(Saved data entries)
"""
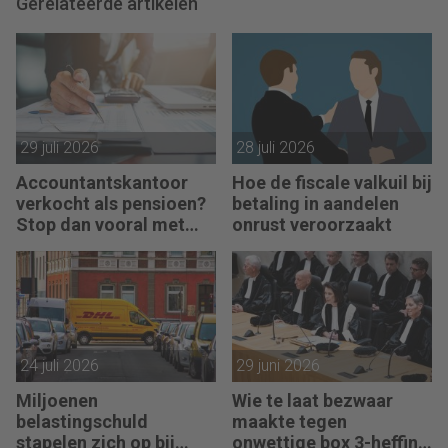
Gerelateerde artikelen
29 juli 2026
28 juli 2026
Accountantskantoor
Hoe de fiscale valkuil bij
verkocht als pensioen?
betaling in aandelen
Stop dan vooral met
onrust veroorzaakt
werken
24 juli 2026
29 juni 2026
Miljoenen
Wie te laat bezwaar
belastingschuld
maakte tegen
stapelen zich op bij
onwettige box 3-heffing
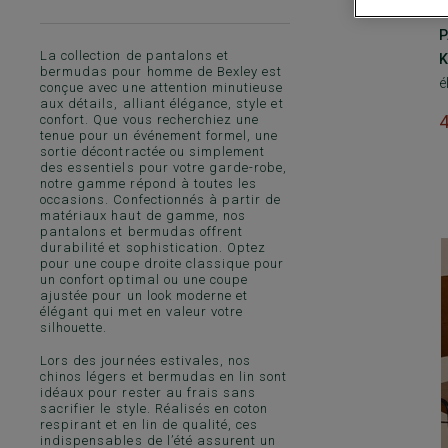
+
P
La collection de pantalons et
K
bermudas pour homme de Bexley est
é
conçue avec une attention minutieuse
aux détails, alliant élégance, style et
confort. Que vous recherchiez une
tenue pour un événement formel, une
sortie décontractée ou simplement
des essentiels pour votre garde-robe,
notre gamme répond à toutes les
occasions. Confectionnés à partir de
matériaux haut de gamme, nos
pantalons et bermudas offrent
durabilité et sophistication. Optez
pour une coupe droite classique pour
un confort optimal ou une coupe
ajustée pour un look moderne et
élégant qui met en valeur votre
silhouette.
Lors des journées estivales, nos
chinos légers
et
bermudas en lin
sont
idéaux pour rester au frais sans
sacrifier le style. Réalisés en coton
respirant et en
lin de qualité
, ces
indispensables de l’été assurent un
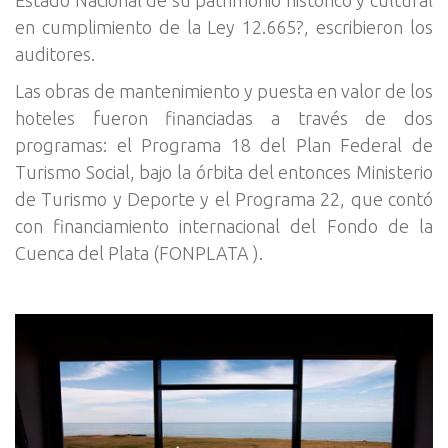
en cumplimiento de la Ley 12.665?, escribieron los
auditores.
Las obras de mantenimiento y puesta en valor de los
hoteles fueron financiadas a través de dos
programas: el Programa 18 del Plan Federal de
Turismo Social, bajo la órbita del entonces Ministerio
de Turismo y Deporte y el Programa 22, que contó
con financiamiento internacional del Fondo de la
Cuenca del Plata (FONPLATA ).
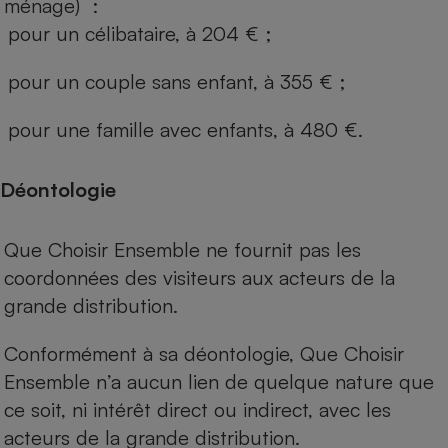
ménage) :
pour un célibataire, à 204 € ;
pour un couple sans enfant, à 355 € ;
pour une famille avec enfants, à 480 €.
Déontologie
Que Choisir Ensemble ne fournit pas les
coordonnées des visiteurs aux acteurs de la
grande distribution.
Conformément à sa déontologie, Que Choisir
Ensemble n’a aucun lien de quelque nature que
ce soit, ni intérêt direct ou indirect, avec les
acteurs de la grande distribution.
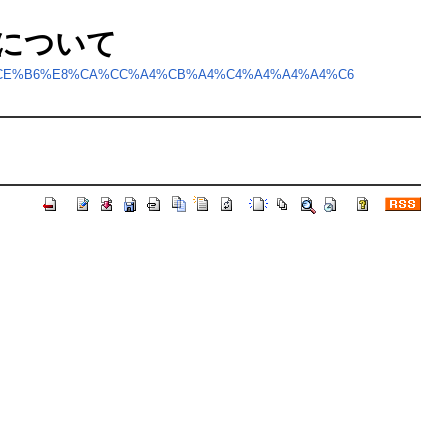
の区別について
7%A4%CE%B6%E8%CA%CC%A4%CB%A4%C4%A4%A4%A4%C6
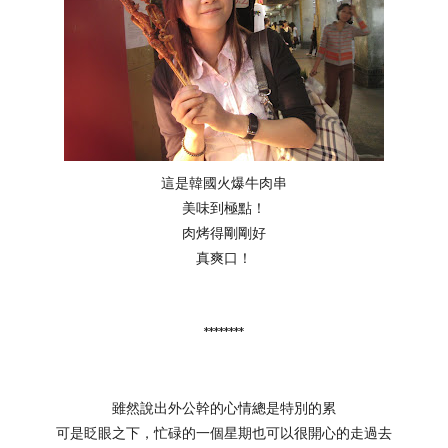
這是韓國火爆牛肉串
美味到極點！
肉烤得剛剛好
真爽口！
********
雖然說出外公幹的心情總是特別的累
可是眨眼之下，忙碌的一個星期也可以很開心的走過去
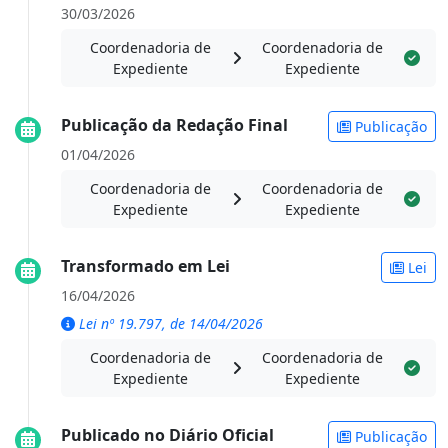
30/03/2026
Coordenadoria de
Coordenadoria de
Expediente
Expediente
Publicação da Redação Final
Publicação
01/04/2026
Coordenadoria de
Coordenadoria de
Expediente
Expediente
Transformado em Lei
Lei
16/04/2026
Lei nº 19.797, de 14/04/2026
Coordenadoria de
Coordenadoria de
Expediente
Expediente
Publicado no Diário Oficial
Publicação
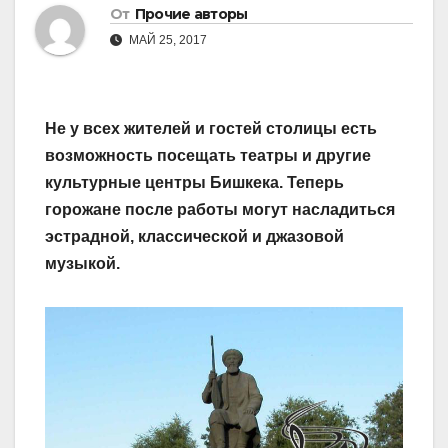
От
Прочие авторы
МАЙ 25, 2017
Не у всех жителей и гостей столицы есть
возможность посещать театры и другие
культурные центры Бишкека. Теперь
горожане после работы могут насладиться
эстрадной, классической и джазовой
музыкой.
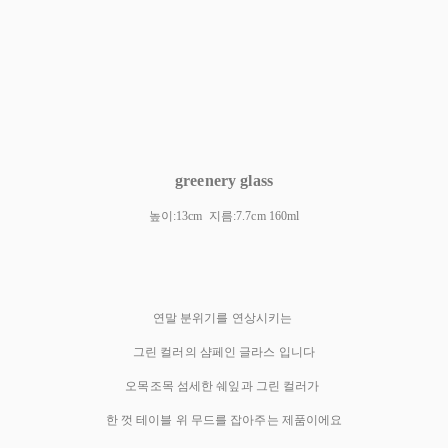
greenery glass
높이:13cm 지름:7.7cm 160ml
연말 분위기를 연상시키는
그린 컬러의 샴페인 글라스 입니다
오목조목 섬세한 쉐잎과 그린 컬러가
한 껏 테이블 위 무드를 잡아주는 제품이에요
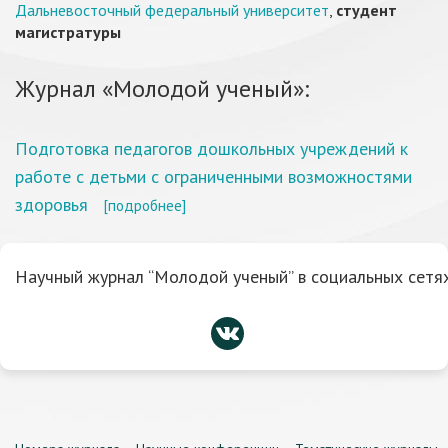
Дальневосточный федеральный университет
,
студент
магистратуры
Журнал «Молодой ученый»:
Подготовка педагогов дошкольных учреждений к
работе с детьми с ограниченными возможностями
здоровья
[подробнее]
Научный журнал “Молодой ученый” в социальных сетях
"""
Task goal
Calculate the number of lines above that include the word "acteurs", giving that number by itself.

Response box
2